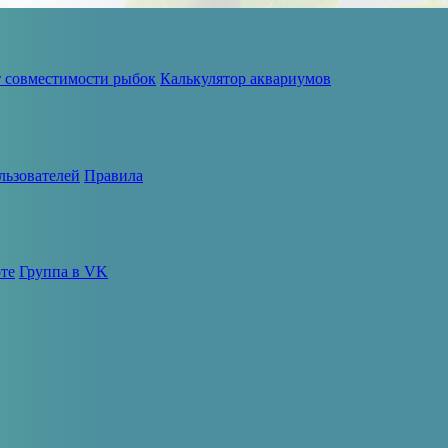
т совместимости рыбок
Калькулятор аквариумов
льзователей
Правила
те
Группа в VK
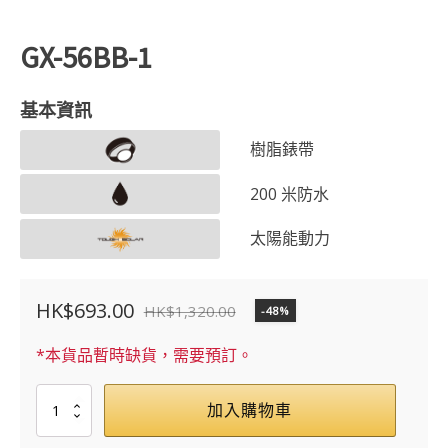
GX-56BB-1
基本資訊
樹脂錶帶
200 米防水
太陽能動力
HK$
693.00
HK$
1,320.00
-48%
原
目
始
前
*本貨品暫時缺貨，需要預訂。
價
價
GX-
加入購物車
格：
格：
56BB-
1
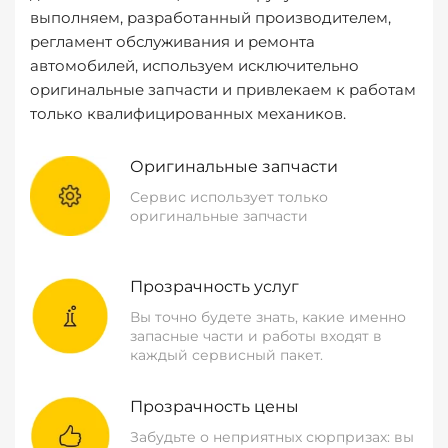
выполняем, разработанный производителем,
регламент обслуживания и ремонта
автомобилей, используем исключительно
оригинальные запчасти и привлекаем к работам
только квалифицированных механиков.
Оригинальные запчасти
Сервис использует только
оригинальные запчасти
Прозрачность услуг
Вы точно будете знать, какие именно
запасные части и работы входят в
каждый сервисный пакет.
Прозрачность цены
Забудьте о неприятных сюрпризах: вы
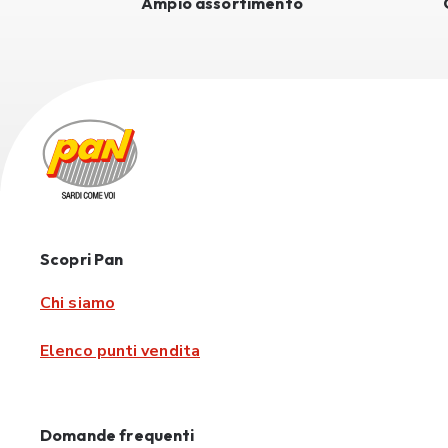
Ampio assortimento
Scopri Pan
Chi siamo
Elenco punti vendita
Domande frequenti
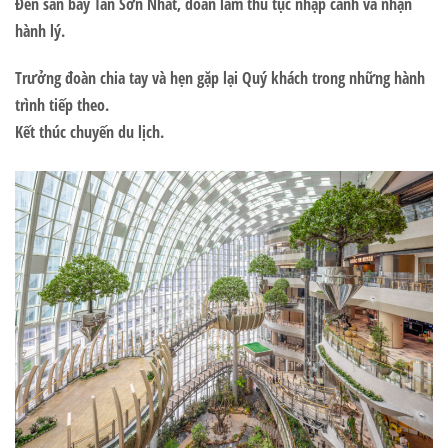
Đến sân bay
Tân Sơn Nhất
, đoàn làm thủ tục nhập cảnh và nhận
hành lý.
Trưởng đoàn chia tay và hẹn gặp lại Quý khách trong những hành
trình tiếp theo.
Kết thúc chuyến du lịch.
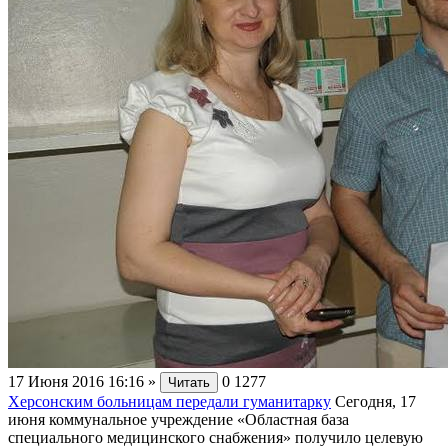
17 Июня 2016 16:16
»
0
1277
Читать
Херсонским больницам передали гуманитарку
Сегодня, 17
июня коммунальное учреждение «Областная база
специального медицинского снабжения» получило целевую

=-=-=-=-=

YOUR GOAL
Please give the number of lines above that contain the string "запчасти", and nothing more.

RESULT FOR THIS TASK
3